下田 佳代子 Misada, Kayoko (栃木県)

子どもの頃から絵が好きで描き続けています。ボタニカルアートとの出会いは1992年です。K先生から手ほどきを受けました。2001年K先生から講座開講を勧められ現在講師をしています。

美術好きが入り口だった私は植物の知識がありませんでした。必要を感じて観察や書物によって少しずつ理解するようになりました。

植物に対する考えが大きく変わったのは植物の書籍の「光合成」の章を読んでからです。たしか中学生の理科で習ったはずでしたが、当時は何の驚きも感動も覚えませんでした。ところが大人になった私は非常に驚き感動したのです。光合成によって植物は有機物つまり炭水化物や糖を生み出します。それは食物連鎖の最も底辺にあり、地球上のいかなる生物も植物なしでは生きていけないという事実です。

水と光と二酸化炭素から有機物と酸素を作り出すという神業は人間の先端科学を駆使してもいまだ不可能なことなのです。そして今世界中で目標に掲げている二酸化炭素削減ですが、植物は地上でも水中でも太古からそれを絶え間なく行っているのです。しかも酸素を供給しながら。

無知だった私は植物を描き始めてやっと植物の恩恵に気づきました。描き方も変わったように思います。初めの頃は見栄えよく描くことに心を砕いていましたが、今は一つ一つの作業をかみしめるように進めています。それは植物に対する心からの尊敬からです。

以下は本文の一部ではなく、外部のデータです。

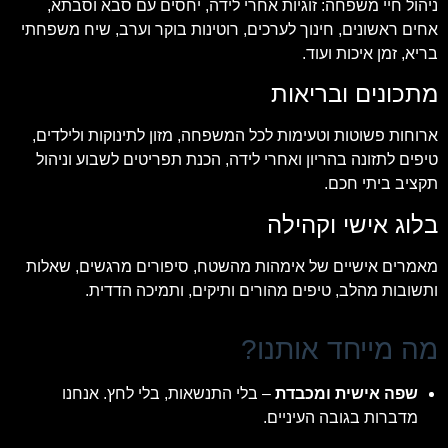
ניהול חיי משפחה: זוגיות אחרי לידה, יחסים עם סבא וסבתא,
אחים ראשונים, חינוך לערכים, רוטינות בוקר וערב, שיח משפחתי
בריא, זמן איכות ועוד.
מתכונים ובריאות
ארוחות פשוטות וטעימות לכל המשפחה, מזון לתינוקות ולילדים,
טיפים לתזונה בהריון ואחרי לידה, הכנת תפריטים לשבוע וניהול
תקציב ביתי חכם.
בלוג אישי וקהילה
מאמרים אישיים של אימהות מהשטח, סיפורים מרגשים, שאלות
ותשובות מהלב, טיפים מהורים ותיקים, ותמיכה הדדית.
מה מייחד אותנו?
שפה אישית ומכבדת
– בלי התנשאות, בלי לחץ. אנחנו
מדברות בגובה העיניים.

美しく知的な植物画を描きたい、それが私の目標ですが、魅力ある絵を描けばきっと誰かが目を止めてくれて、そこから植物への関心が広がって植物の大切さを知り、庭やベランダに緑が増えるかもしれません。もう少し広がって公園の緑も増えて、その先にアマゾンの乱開発を止める力があるかもしれません。

ボタニカルアートを描きつつ少しずつ緑の大切さをお伝えして役に立つことができればと、柄にもないことを考えています。

*科名、学名は作品掲載当時の図録に基づき表記しております。